Extracted page text data:
★ ★ ★ ★

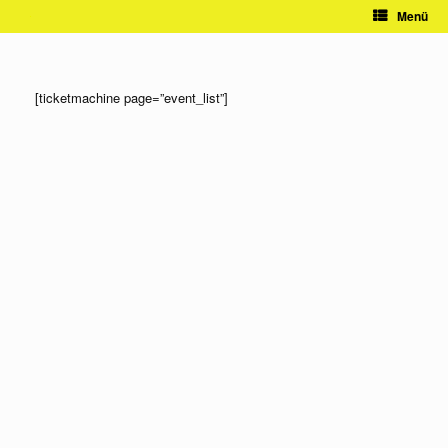
Zum
Menü
Inhalt
springen
[ticketmachine page=”event_list”]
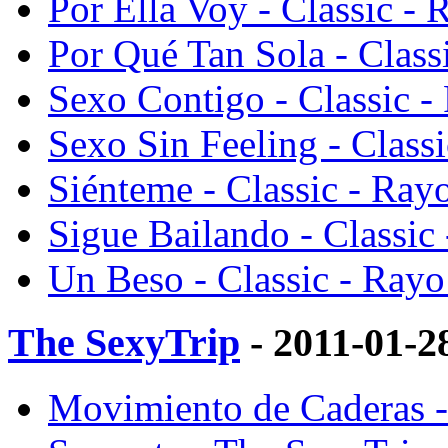
Por Ella Voy - Classic -
Por Qué Tan Sola - Clas
Sexo Contigo - Classic 
Sexo Sin Feeling - Class
Siénteme - Classic - Ra
Sigue Bailando - Classic
Un Beso - Classic - Ray
The SexyTrip
- 2011-01-2
Movimiento de Caderas 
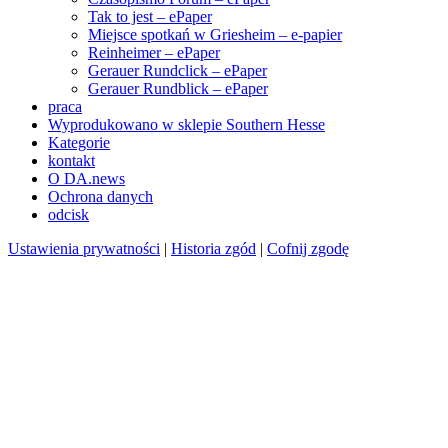
Tak to jest – ePaper
Miejsce spotkań w Griesheim – e-papier
Reinheimer – ePaper
Gerauer Rundclick – ePaper
Gerauer Rundblick – ePaper
praca
Wyprodukowano w sklepie Southern Hesse
Kategorie
kontakt
O DA.news
Ochrona danych
odcisk
Ustawienia prywatności
|
Historia zgód
|
Cofnij zgodę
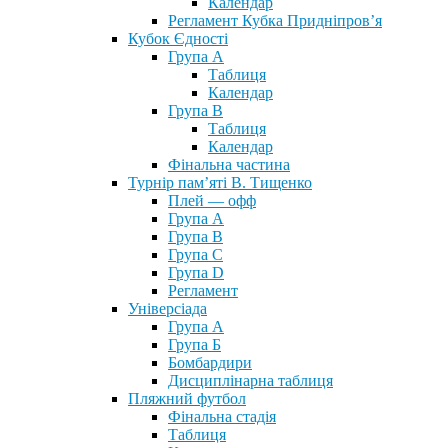
Календар
Регламент Кубка Придніпров’я
Кубок Єдності
Група А
Таблиця
Календар
Група В
Таблиця
Календар
Фінальна частина
Турнір пам’яті В. Тищенко
Плей — офф
Група А
Група B
Група С
Група D
Регламент
Універсіада
Група А
Група Б
Бомбардири
Дисциплінарна таблиця
Пляжний футбол
Фінальна стадія
Таблиця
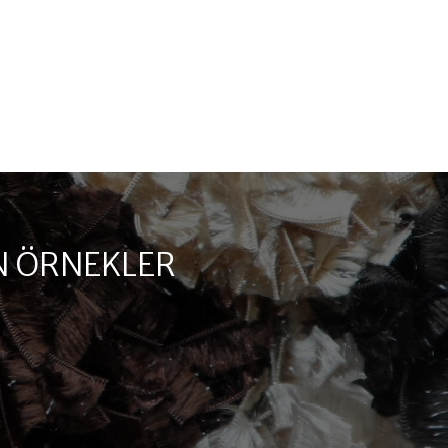
N ÖRNEKLER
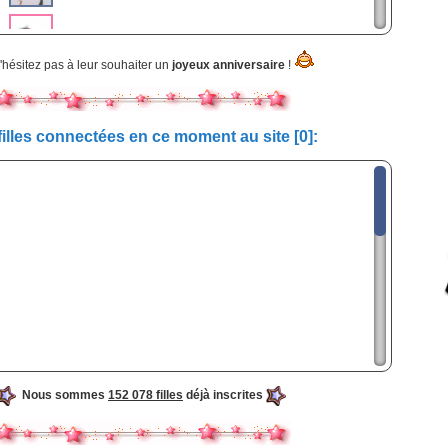
[24 ans aujourd'hui !]
hésitez pas à leur souhaiter un
joyeux anniversaire
!
[26 ans aujourd'hui !]
filles connectées en ce moment au site [0]:
[24 ans aujourd'hui !]
Mon Blog
[23 ans aujourd'hui !]
Mon Blog
[25 ans aujourd'hui !]
Mon Blog
[26 ans aujourd'hui !]
s
[24 ans aujourd'hui !]
Mon Blog
5
[36 ans aujourd'hui !]
Nous sommes
152 078 filles
déjà inscrites
Mon Blog
[27 ans aujourd'hui !]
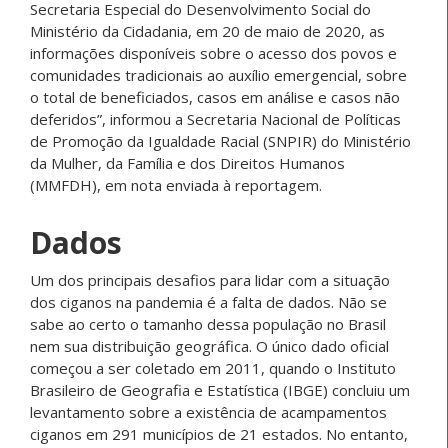
Secretaria Especial do Desenvolvimento Social do
Ministério da Cidadania, em 20 de maio de 2020, as
informações disponíveis sobre o acesso dos povos e
comunidades tradicionais ao auxílio emergencial, sobre
o total de beneficiados, casos em análise e casos não
deferidos”, informou a Secretaria Nacional de Políticas
de Promoção da Igualdade Racial (SNPIR) do Ministério
da Mulher, da Família e dos Direitos Humanos
(MMFDH), em nota enviada à reportagem.
Dados
Um dos principais desafios para lidar com a situação
dos ciganos na pandemia é a falta de dados. Não se
sabe ao certo o tamanho dessa população no Brasil
nem sua distribuição geográfica. O único dado oficial
começou a ser coletado em 2011, quando o Instituto
Brasileiro de Geografia e Estatística (IBGE) concluiu um
levantamento sobre a existência de acampamentos
ciganos em 291 municípios de 21 estados. No entanto,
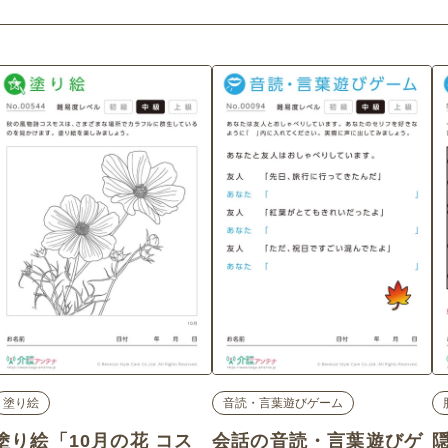
塗り絵
音読・言葉遊びゲーム
塗り絵「10月の花 コス
会話の音読・言葉遊びゲ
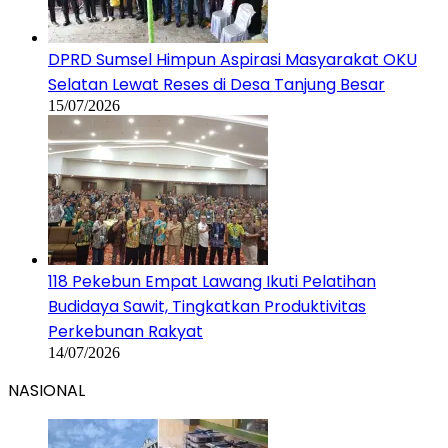
DPRD Sumsel Himpun Aspirasi Masyarakat OKU
Selatan Lewat Reses di Desa Tanjung Besar
15/07/2026
118 Pekebun Empat Lawang Ikuti Pelatihan
Budidaya Sawit, Tingkatkan Produktivitas
Perkebunan Rakyat
14/07/2026
NASIONAL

★ ★ ★ ★

▸ Activity: Whenever the word "filles" shows up in a line above, copy that line.

▸ Result of this exercise:
filles connectées en ce moment au site [0]:
152 078 filles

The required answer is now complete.